Engineering Professor Khare Receives NSF CAREER Award

Harman Khare, Ph.D. has received the National Science Foundation (NSF) Faculty Early Career Development (CAREER) Award. Khare, an Associate Professor of Mechanical Engineering, is the first faculty member of Gonzaga University’s School of Engineering and Applied Science to earn this prestigious recognition.
The five-year, $548,632 grant will fund Khare’s project focused on the multi-length scale characterization and predictive design of low-wear polymer composite materials. Funded through the NSF’s Division of Chemical, Bioengineering, Environmental, and Transport Systems (CBET), the project begins on August 1, 2026 and runs through July 31, 2031.
The Prestige of the NSF CAREER Award
The NSF CAREER Award is among the most competitive funding opportunities available to early-career faculty across all NSF-supported disciplines nationwide. Unlike standard research grants, the CAREER program serves as a long-term investment in the next generation of academic leaders.
Khare’s selection highlights his potential to shape the field of materials science through intellectual contributions, high-impact mentoring, and broader societal leadership.
Research Focus: Transforming Tribological Design
The project addresses a challenge in materials engineering: reducing friction and wear that wastes energy and causes mechanical failures. Improvements in low-wear materials will benefit a wide range of manufacturing applications in aerospace, automotive and biomedical fields.
Low-wear polymer composites—polymers mixed with filler materials or other polymers — are often used to form protective films on sliding surfaces. This research will enable predictive design of these composites by investigating the interactions between fillers, polymer matrix, and opposing surfaces across a wide range of length scales.

An Impressive Early Career
Before beginning his CAREER award-funded research, Khare is participating in the Department of Energy’s (DOE) Visiting Faculty Program at the Pacific Northwest National Laboratory (PNNL). This is another highly competitive program. His work with Brian O’Callahan focuses on polymer composites, specifically on elucidating mechanochemical pathways for sliding interfaces.

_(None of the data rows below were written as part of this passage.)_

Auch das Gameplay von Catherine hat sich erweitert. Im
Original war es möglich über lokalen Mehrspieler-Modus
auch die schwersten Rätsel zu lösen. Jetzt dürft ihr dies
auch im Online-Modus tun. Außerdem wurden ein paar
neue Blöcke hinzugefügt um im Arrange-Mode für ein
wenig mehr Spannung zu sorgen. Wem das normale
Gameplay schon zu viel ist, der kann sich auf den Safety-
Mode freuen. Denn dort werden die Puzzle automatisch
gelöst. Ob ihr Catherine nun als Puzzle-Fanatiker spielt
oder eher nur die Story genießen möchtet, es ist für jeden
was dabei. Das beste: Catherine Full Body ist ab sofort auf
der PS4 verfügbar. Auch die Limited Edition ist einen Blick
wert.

Khare was recently appointed as the Faculty Director for the Ferro Center for Materials Research, a hub for advanced materials characterization. In addition to directing undergraduate research in his tribology lab, he teaches courses in materials science, tribology, and manufacturing, and supervises capstone engineering design projects.
Khare brings an elite academic pedigree in surface science to this project. Before joining the Gonzaga faculty, he served as a Postdoctoral Researcher and later Manager of Research Projects at the University of Pennsylvania. He completed his graduate training in the Materials Tribology Laboratory at the University of Delaware.
A Proven Track Record of Undergraduate Mentorship
A hallmark of the NSF CAREER program is advancing the connection between research and undergraduate education. Through his Tribology Research Laboratory, Khare has encouraged dozens of students to pursue materials research interests.
Notably, his mentorship has guided two Gonzaga undergraduate researchers to receive the prestigious E. Richard Booser Scholarship from the Society of Tribologists and Lubrication Engineers (STLE).
Over his past eight years at the university, undergraduate co-investigators have been foundational in building the lab’s experimental framework.
“It takes a village to build a research program, and this award is a reflection of all of those relationships along the way. A special shout-out goes to the incredibly motivated and talented Gonzaga undergraduates I've had the privilege of working with over the last eight years. I wouldn't be here without them,” Khare said.
One of those past students, Lexi Durbin (’25, Mechanical Engineering) credits Khare’s mentorship in the lab impacted her preparation for a career in materials science.
“Dr. Khare displays a genuine interest in the growth of his research students and both provides structure and allows us to cultivate our own, independent, hands-on, learning experiences—a model which I attribute to the magnitude of knowledge I have gained in just the year I have been working in the lab,” she said.